In [1]:
from pyspark.sql import SparkSession 
spark = SparkSession.builder.appName("app2").getOrCreate()
sc = spark.sparkContext
spark
sc


Create a DataFrame

In [2]:

spark = SparkSession.builder.appName('SparkByExamples.com').getOrCreate()

columns = ["Seqno","Name"]
data = [("1", "john jones"),
    ("2", "tracey smith"),
    ("3", "amy sanders")]

df = spark.createDataFrame(data=data,schema=columns)

df.show(truncate=False)


+-----+------------+
|Seqno|Name        |
+-----+------------+
|1    |john jones  |
|2    |tracey smith|
|3    |amy sanders |
+-----+------------+



 Create a Python Function

In [3]:

def convertCase(str):
    resStr=""
    arr = str.split(" ")
    for x in arr:
       resStr= resStr + x[0:1].upper() + x[1:len(x)] + " "
    return resStr 


Convert a Python function to PySpark UDF



Now convert this function convertCase() to UDF by passing the function to PySpark SQL udf(), this function is available at org.apache.spark.sql.functions.udf package. Make sure you import this package before using it.

PySpark SQL udf() function returns org.apache.spark.sql.expressions.UserDefinedFunction class object.

In [6]:
from pyspark.sql.functions import udf
from pyspark.sql.functions import *
""" Converting function to UDF """
convertUDF = udf(lambda z: convertCase(z),StringType())

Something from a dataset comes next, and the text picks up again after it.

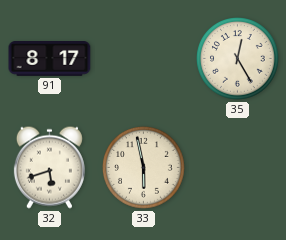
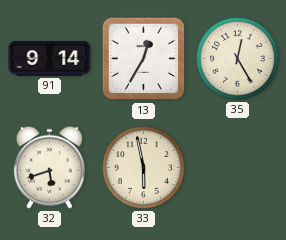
91: 8:17 -> 9:14
13: none -> 12:35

Note: The default type of the udf() is StringType hence, you can also write the above statement without return type.

In [7]:

""" Converting function to UDF 
StringType() is by default hence not required """
convertUDF = udf(lambda z: convertCase(z)) 


    3. Using UDF with DataFrame
    3.1 Using UDF with PySpark DataFrame select()
    * Now you can use convertUDF() on a DataFrame column as a regular build-in function.

In [8]:

df.select(col("Seqno"), \
    convertUDF(col("Name")).alias("Name") ) \
   .show(truncate=False)


+-----+-------------+
|Seqno|Name         |
+-----+-------------+
|1    |John Jones   |
|2    |Tracey Smith |
|3    |Amy Sanders  |
+-----+-------------+



3.2 Using UDF with PySpark DataFrame withColumn()
* You could also use udf on DataFrame withColumn() function, to explain this I will create another upperCase() function which converts the input string to upper case.

In [9]:

def upperCase(str):
    return str.upper()


Let’s convert upperCase() python function to UDF and then use it with DataFrame withColumn(). Below example converts the values of “Name” column to upper case and creates a new column “Curated Name”

In [10]:

upperCaseUDF = udf(lambda z:upperCase(z),StringType())   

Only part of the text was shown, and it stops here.